* _To do_: Using the records underneath, tally the lines where the word "نوبت" appears and please give only the count.

* _Provided information_:
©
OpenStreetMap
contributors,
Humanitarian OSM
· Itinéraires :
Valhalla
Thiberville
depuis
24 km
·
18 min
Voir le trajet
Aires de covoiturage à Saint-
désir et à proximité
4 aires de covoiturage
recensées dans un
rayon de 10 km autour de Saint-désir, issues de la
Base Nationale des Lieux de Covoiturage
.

...

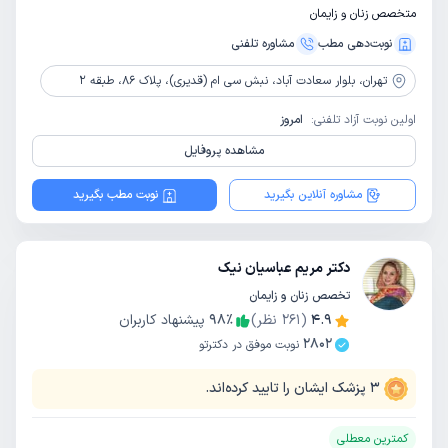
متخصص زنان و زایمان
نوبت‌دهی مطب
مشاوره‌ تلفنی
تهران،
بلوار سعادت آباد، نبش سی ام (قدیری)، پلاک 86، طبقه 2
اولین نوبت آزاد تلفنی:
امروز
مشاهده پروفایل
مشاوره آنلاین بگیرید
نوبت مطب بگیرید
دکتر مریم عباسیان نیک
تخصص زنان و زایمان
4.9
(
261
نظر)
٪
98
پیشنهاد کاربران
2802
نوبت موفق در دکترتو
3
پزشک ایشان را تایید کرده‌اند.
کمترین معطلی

* _Result for this exercise_: 4